WORK TO COMPLETE: Among the records that follow, find each line holding the word "setup" and copy it.

Records excerpted from a collection:
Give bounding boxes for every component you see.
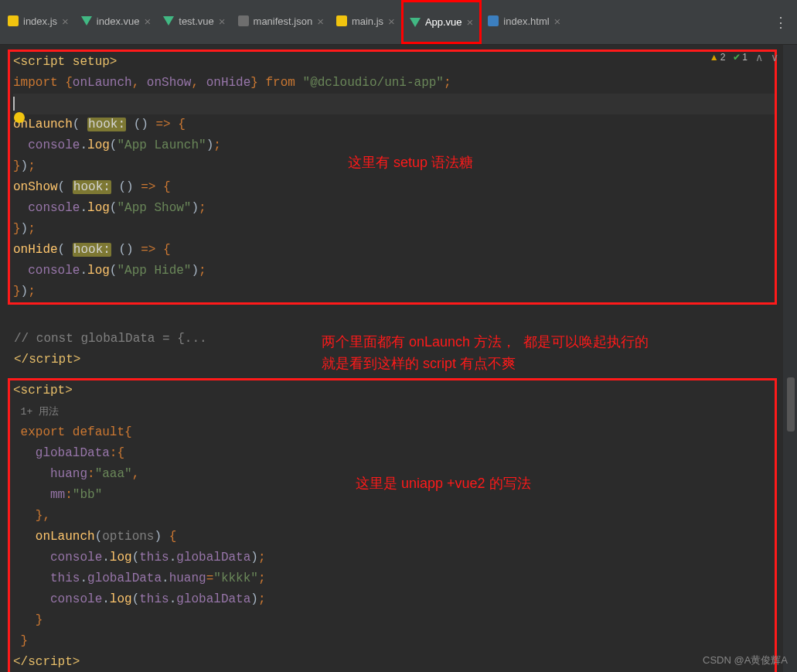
vue-icon [163, 16, 174, 26]
tab-overflow-menu[interactable]: ⋮ [765, 14, 797, 31]
html-icon [488, 15, 499, 26]
tab-app-vue[interactable]: App.vue × [401, 0, 482, 44]
tab-bar: index.js × index.vue × test.vue × manife… [0, 0, 797, 45]
tab-index-vue[interactable]: index.vue × [75, 0, 157, 44]
close-icon[interactable]: × [467, 16, 474, 28]
chevron-up-icon[interactable]: ∧ [755, 51, 763, 63]
tab-main-js[interactable]: main.js × [330, 0, 401, 44]
highlight-box-vue2: <script> 1+ 用法 export default{ globalDat… [8, 378, 777, 672]
vue-icon [410, 18, 421, 27]
tab-manifest-json[interactable]: manifest.json × [232, 0, 330, 44]
annotation-setup: 这里有 setup 语法糖 [348, 153, 473, 172]
close-icon[interactable]: × [317, 15, 324, 27]
highlight-box-setup: <script setup> import {onLaunch, onShow,… [8, 49, 777, 305]
close-icon[interactable]: × [388, 15, 395, 27]
annotation-vue2: 这里是 uniapp +vue2 的写法 [356, 474, 531, 493]
tab-label: index.js [23, 15, 57, 27]
warning-count: 2 [710, 52, 726, 63]
tab-index-html[interactable]: index.html × [482, 0, 567, 44]
tab-test-vue[interactable]: test.vue × [157, 0, 231, 44]
js-icon [336, 15, 347, 26]
close-icon[interactable]: × [219, 15, 226, 27]
js-icon [8, 15, 19, 26]
scrollbar-thumb[interactable] [787, 377, 795, 432]
inspection-status: 2 1 ∧ ∨ [710, 51, 778, 63]
tab-label: manifest.json [254, 15, 313, 27]
intention-bulb-icon[interactable] [14, 112, 25, 123]
tab-index-js[interactable]: index.js × [2, 0, 75, 44]
json-icon [238, 15, 249, 26]
code-editor[interactable]: 2 1 ∧ ∨ <script setup> import {onLaunch,… [0, 45, 797, 672]
annotation-compare: 两个里面都有 onLaunch 方法， 都是可以唤起执行的 就是看到这样的 sc… [322, 331, 649, 374]
code-block-vue2[interactable]: <script> 1+ 用法 export default{ globalDat… [10, 380, 775, 672]
vue-icon [81, 16, 92, 26]
right-gutter [783, 45, 797, 672]
ok-count: 1 [733, 52, 748, 63]
tab-label: test.vue [179, 15, 214, 27]
close-icon[interactable]: × [554, 15, 561, 27]
chevron-down-icon[interactable]: ∨ [771, 51, 778, 63]
tab-label: main.js [352, 15, 383, 27]
code-block-setup[interactable]: <script setup> import {onLaunch, onShow,… [10, 52, 775, 302]
close-icon[interactable]: × [62, 15, 69, 27]
tab-label: App.vue [425, 16, 462, 28]
watermark: CSDN @A黄俊辉A [703, 653, 788, 667]
tab-label: index.vue [97, 15, 140, 27]
tab-label: index.html [503, 15, 549, 27]
close-icon[interactable]: × [145, 15, 152, 27]
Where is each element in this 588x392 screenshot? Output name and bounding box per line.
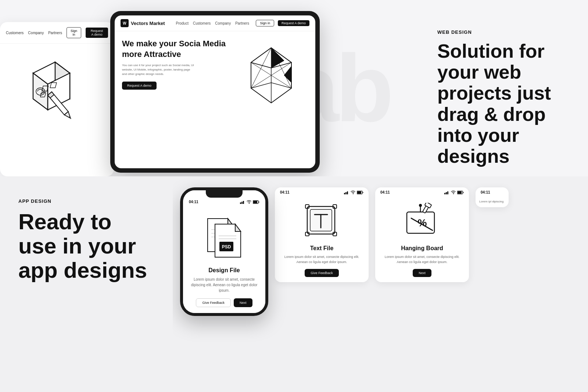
bottom-section: APP DESIGN Ready to use in your app desi… [0,176,588,392]
svg-rect-58 [458,191,462,194]
tablet-nav-partners: Partners [235,21,249,25]
svg-marker-34 [235,224,241,231]
svg-rect-44 [357,191,361,194]
hanging-board-desc: Lorem ipsum dolor sit amet, consecte dip… [382,255,462,265]
svg-marker-21 [284,66,291,83]
app-design-category-label: APP DESIGN [18,198,154,204]
svg-rect-54 [446,192,447,194]
text-file-phone-card: 04:11 [275,187,369,282]
text-file-status-bar: 04:11 [275,187,369,196]
tablet-hero-title: We make your Socia Media more Attractive [122,39,234,60]
svg-rect-40 [345,192,347,194]
tablet-nav-company: Company [215,21,231,25]
text-file-title: Text File [310,245,334,252]
hanging-board-content: % Hanging Board Lorem ipsum dolor sit am… [375,196,469,282]
svg-rect-22 [240,202,241,204]
nav-link-partners: Partners [48,31,62,35]
next-button-main[interactable]: Next [234,298,252,307]
partial-phone-content: Lorem ipl dipiscing [476,196,509,207]
design-file-buttons: Give Feedback Next [196,298,252,307]
phone-time: 04:11 [189,200,198,204]
tablet-hero-left: We make your Socia Media more Attractive… [122,39,234,90]
svg-point-61 [419,204,422,207]
partial-phone-desc: Lorem ipl dipiscing [479,199,505,204]
svg-rect-53 [444,193,445,194]
tablet-frame: W Vectors Market Product Customers Compa… [110,11,320,173]
tablet-hero-desc: You can use it for your project such as … [122,63,196,76]
svg-rect-23 [241,202,243,204]
web-design-category-label: WEB DESIGN [437,29,577,35]
design-file-desc: Lorem ipsum dolor sit amet, consecte dip… [189,277,259,293]
hanging-board-title: Hanging Board [401,245,443,252]
hanging-board-icon: % [402,201,442,241]
nav-link-customers: Customers [6,31,24,35]
phones-area: 04:11 [173,176,588,392]
phone-notch [206,190,243,198]
left-card-signin-button[interactable]: Sign in [67,27,81,38]
svg-rect-41 [347,191,348,194]
tablet-nav: W Vectors Market Product Customers Compa… [115,15,315,31]
top-section: Customers Company Partners Sign in Reque… [0,0,588,176]
hanging-board-status-icons [444,191,464,194]
tablet-nav-customers: Customers [193,21,211,25]
isometric-icon [7,51,88,132]
design-file-icon: PSD [198,211,250,263]
tablet-hero-cta-button[interactable]: Request A demo [122,82,157,90]
svg-rect-24 [243,201,244,204]
tablet-hero: We make your Socia Media more Attractive… [115,31,315,116]
give-feedback-button[interactable]: Give Feedback [305,269,339,277]
tablet-nav-links: Product Customers Company Partners [176,21,249,25]
hanging-board-status-bar: 04:11 [375,187,469,196]
svg-rect-57 [463,192,464,193]
svg-rect-26 [259,201,259,202]
tablet-logo: W Vectors Market [121,19,165,27]
text-file-time: 04:11 [280,190,290,194]
app-design-headline: Ready to use in your app designs [18,210,154,283]
text-file-icon [302,201,342,241]
phone-status-icons [240,200,259,204]
next-button[interactable]: Next [413,269,431,277]
svg-rect-55 [447,191,448,194]
hanging-board-time: 04:11 [380,190,390,194]
svg-rect-27 [253,201,257,203]
tablet-nav-product: Product [176,21,189,25]
svg-rect-39 [344,193,345,194]
tablet-logo-icon: W [121,19,129,27]
tablet-mockup: W Vectors Market Product Customers Compa… [110,11,320,173]
text-file-desc: Lorem ipsum dolor sit amet, consecte dip… [282,255,362,265]
left-card-demo-button[interactable]: Request A demo [86,28,108,38]
text-file-content: Text File Lorem ipsum dolor sit amet, co… [275,196,369,282]
tablet-screen: W Vectors Market Product Customers Compa… [115,15,315,168]
design-file-title: Design File [208,267,240,274]
partial-phone-card: 04:11 Lorem ipl dipiscing [476,187,509,207]
right-text-block: WEB DESIGN Solution for your web project… [437,29,577,167]
left-card-nav: Customers Company Partners Sign in Reque… [0,22,114,44]
tablet-logo-text: Vectors Market [131,21,165,26]
main-phone-content: PSD Design File Lorem ipsum dolor sit am… [183,205,265,313]
svg-rect-43 [363,192,363,193]
main-phone-mockup: 04:11 [180,187,268,316]
give-feedback-button-main[interactable]: Give Feedback [196,298,231,307]
tablet-hero-diamond [234,39,308,112]
phone-status-bar: 04:11 [183,197,265,205]
hanging-board-phone-card: 04:11 % [375,187,469,282]
bottom-left-text: APP DESIGN Ready to use in your app desi… [0,176,173,392]
tablet-demo-button[interactable]: Request A demo [278,20,309,26]
web-design-headline: Solution for your web projects just drag… [437,41,577,167]
nav-link-company: Company [28,31,44,35]
svg-text:PSD: PSD [222,244,231,249]
main-phone-screen: 04:11 [183,190,265,313]
partial-phone-status: 04:11 [476,187,509,196]
partial-phone-time: 04:11 [481,190,490,194]
tablet-signin-button[interactable]: Sign in [256,20,274,26]
left-card-body [0,44,114,176]
text-file-status-icons [344,191,363,194]
svg-line-16 [251,48,271,88]
left-card: Customers Company Partners Sign in Reque… [0,22,114,176]
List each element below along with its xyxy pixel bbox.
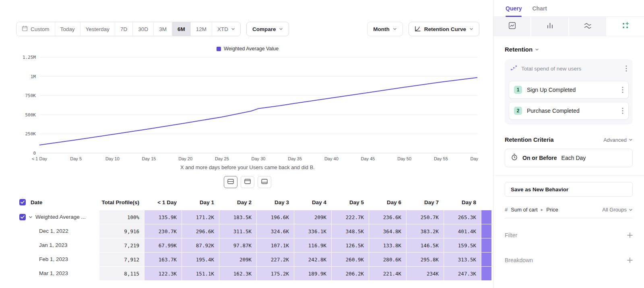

OUTPUT FOR THIS EXERCISE:
annotation-setup: 这里有 setup 语法糖 [348, 153, 473, 172]
highlight-box-setup: <script setup> import {onLaunch, onShow,… [8, 49, 777, 305]
code-editor[interactable]: 2 1 ∧ ∨ <script setup> import {onLaunch,… [0, 45, 797, 672]
code-block-setup[interactable]: <script setup> import {onLaunch, onShow,… [10, 52, 775, 302]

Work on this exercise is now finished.